Review: Walters is an unusually good writer in the genre, she creates beleivable characters who stay with you, and her plotting is simply excellent. That said, a serious warning for cat lovers--there are pages and pages of grotesque, gratuitous cat torture in this book. It's essential to the plot, but the author's semi-pathological relish in detailing all the torture over and over makes this book impossible reading for anyone who truly cares about cats. (The author also unintentionally reveals her rather warped moral sensibilities by having the heroine happily put her teen age children in harm's way, and has both heroine and hero- husband use physical violence as evidence of their upstanding character. Very odd woman, this Walters. I would much rather read her than meet her.)

Rating: 4 stars
Summary: Dark and Disturbing
Review: An amazing Rubik's Cube of a novel, with the reader twisting and turning the clues to come up with a solution to the puzzle.

On a rainy night twenty years ago, Annie Butts, a black woman suffering from Tourette's Syndrome was found dead in the gutter in front of M. Ranelagh's house. 'Mad' Annie was hated by her neighbors on Graham Court because of her race and her disability.

... it's been a long time since I picked up a book this hard to put down. Walters is a fine writer of psychological mysteries. Her characters are finely drawn and disturbingly real. I can heartily recommend this novel.

Rating: 3 stars
Summary: Different than previous books; good, but not great.
Review: I think Walters is a wonderful writer, but this book strays from her classic mysteries and is probably more akin to her previous novel, "The Breakers." If you didn't like "The Breakers," you'll probably hate "The Shape of Snakes." I wasn't put off by the animal abuse, the psychological abuse and manipulation of women and children, or the violence. I was more intrigued by the structure and execution of the plot. Information is uncovered layer by layer and then I realized that the story is a remembrance and was not happening in real-time. Technically, it's a good book. And as usual, she has excellent character development. Whether or not you'll like them (the protagonist included) is another story. In the final analysis, was it really about revenge, justice, or a way to assuage guilt? Hmmm... :-)

Rating: 4 stars
Summary: Very gripping but deeply disturbing.
Review: I have to echo the comments of other reviewers about the animal abuse and child abuse in this book. I found the animal abuse especially disturbing. I found myself almost in tears in several sections.

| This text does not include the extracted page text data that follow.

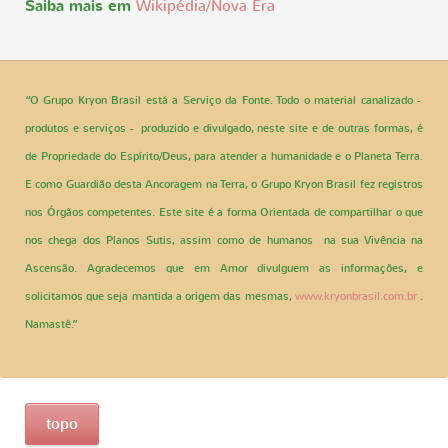
Saiba mais em
Wikipédia/Nova Era
“O Grupo Kryon Brasil está a Serviço da Fonte. Todo o material canalizado -
produtos e serviços - produzido e divulgado, neste site e de outras formas, é
de Propriedade do Espírito/Deus, para atender a humanidade e o Planeta Terra.
E como Guardião desta Ancoragem na Terra, o Grupo Kryon Brasil fez registros
nos Órgãos competentes. Este site é a forma Orientada de compartilhar o que
nos chega dos Planos Sutis, assim como de humanos na sua Vivência na
Ascensão. Agradecemos que em Amor divulguem as informações, e
solicitamos que seja mantida a origem das mesmas,
www.kryonbrasil.com.br
.
Namastê.”
topo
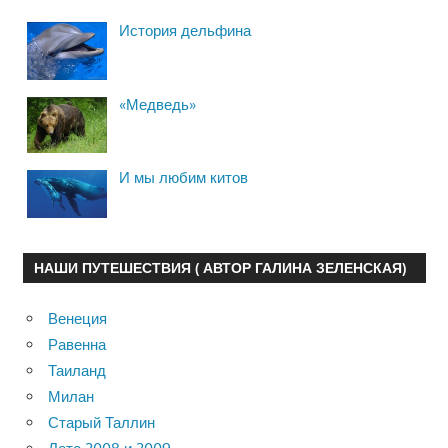
История дельфина
«Медведь»
И мы любим китов
НАШИ ПУТЕШЕСТВИЯ ( АВТОР ГАЛИНА ЗЕЛЕНСКАЯ)
Венеция
Равенна
Таиланд
Милан
Старый Таллин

If you can make it through the descriptions then the book is worth reading.

Rating: 1 stars
Summary: The Shape of Snakes
Review: If there was a poster book for a need to warn away people from torture of animals and children, this is it. I have no idea why such a good writer as Walters feels the need not only to describe the horrible things done to cats but to go back again and again to add more. This does nothing for mystery, which I presume is what she is trying to write. I am sorry I bought it and I certainly won't give it to my library. I will throw it in the trash, which is where it belongs.